と言っても、冒険者を数年もやっていれば自然と身に付くようなことばかりだ。
まぁそれを習得する前に、あっさり死んでしまう新人も多いんだけどな。
なにせ、そんなことを誰も教えてくれないからだ。
ギルドはあくまで冒険者に仕事を斡旋する機関であって、新人を指導する余裕もなければ、ノウハウも無い。
一方、実戦で様々な知識を蓄えている冒険者たちは、自分たちのパーティに加入する者にならともかく、それを将来ライバルになるだろう新人にわざわざ教えるはずもなかった。
しかし、せっかく未来ある若者が、ごくごく基本を知らなかったせいで簡単に死んでしまうなんて、どう考えても勿体ない。
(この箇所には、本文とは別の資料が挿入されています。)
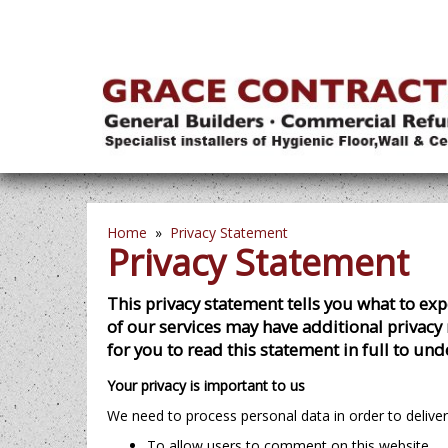
Home
»
Privacy Statement
Privacy Statement
This privacy statement tells you what to e
of our services may have additional privacy 
for you to read this statement in full to un
Your privacy is important to us
We need to process personal data in order to deliver
To allow users to comment on this website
そう思って、俺は誰に頼まれたわけでもないのに、時々、偉そうに新人に知識をひけらかしていたというわけである。
おっさんの要らぬお節介というやつだ。
俺の場合、ライバルが増えようが増えまいが、どのみち底辺であることに代わりはなかったしな。
お陰で他の冒険者たちからさらに嫌われるようになったが。
時には新人から疎ましがられることもあったっけ。
「……そういや、俺らも新人の頃、あいつに助言されたよな」
「ああ。薬草とよく似た毒草の見分け方を聞いてたおかげで、間違えて毒を喰らわずに済んだんだっけ」
「今考えると冒険者なら知ってて当たり前の知識だが……」
すでに中堅クラスになっている冒険者たちが、そんなことを呟いている。
そう言えばもう十年近く前に、あいつらにもお節介を焼いたよな。
「私だってそうですよ。まだ新人だった頃、ルーカスさんから色々と教えていただきました」
受付嬢のハーミラが言う。
彼女がこのギルドで働き始めたのは五年ほど前のことだ。
当時まだ十七、八くらいの世間知らずの美少女。
荒くればかりの冒険者たちにとっては格好の餌食である。
実際、過去にはまんまと冒険者に誑かされて被害に遭い、泣きながらギルドを辞めてしまった受付嬢が何人もいた。
「下心のある冒険者への対処法とか、すごく参考になりましたし」
「もしかして、信頼できるBランク以上の冒険者と親しくなっておけってやつか?」
中堅以下の冒険者はまず手を出してこなくなるので、それなりに効果的な方法ではあるが……完全に他人任せだよなぁ。
Dランクのおっさんにできることと言えば、所詮その程度だ。
「大したことはしてないと思うけどな」
「そんなことないですよ! それに、受付の仕事を初めたでばかりで戸惑うことも多かったんですが、ルーカスさんみたいな人もいるんだと思うと、何だか気持ちが楽になって、あの頃、随分と助けられたんですよ」
まぁこんな俺でも役に立っていたのなら嬉しいが。
『この娘、お主に惚れておるようじゃぞ!』
んなわけねーよ。
ハーミラは当時からずっと人気の受付嬢だ。
狙っている冒険者は沢山いる。
「今回のこと、最初はすごく驚きましたけど……でも、むしろルーカスさんに相応しいと思います! いつも影で苦労されていたのを、神様が見ていてくださったんだなって……」
なぜか少し涙声で言うハーミラ。
お、おいおい、何で泣いてんだよ……?
『ほれ、間違いない! よし、今すぐベッあだっ!?』
喚くウェヌスを無理やり黙らせる。
「それより、ギルド長が呼んでいるんだろ?」
「あ、はいっ」
周囲から向けられる様々な視線が、何とも落ち着かない。
ずっと日陰で生きてきた俺は注目されるのが苦手なのだ。
ハーミラを促し、俺はいそいそとギルド長の執務室へと向かった。